- _Records from a data collection_:

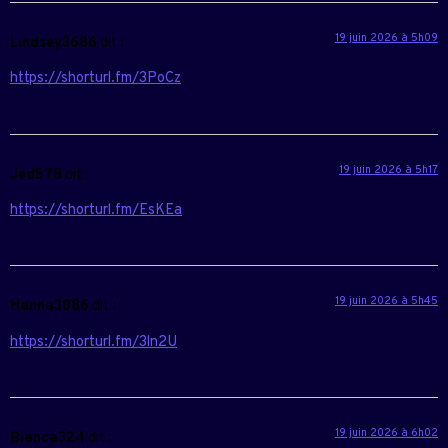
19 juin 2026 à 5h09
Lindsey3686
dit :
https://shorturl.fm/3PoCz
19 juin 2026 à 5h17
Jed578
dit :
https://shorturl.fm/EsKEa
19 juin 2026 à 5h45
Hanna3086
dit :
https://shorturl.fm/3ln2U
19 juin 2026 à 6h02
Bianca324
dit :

- _Problem requirements_: Word for word, repeat each record above; leave out every picture.

- _Solution to this task_:
19 juin 2026 à 5h09
Lindsey3686
dit :
https://shorturl.fm/3PoCz
19 juin 2026 à 5h17
Jed578
dit :
https://shorturl.fm/EsKEa
19 juin 2026 à 5h45
Hanna3086
dit :
https://shorturl.fm/3ln2U
19 juin 2026 à 6h02
Bianca324
dit :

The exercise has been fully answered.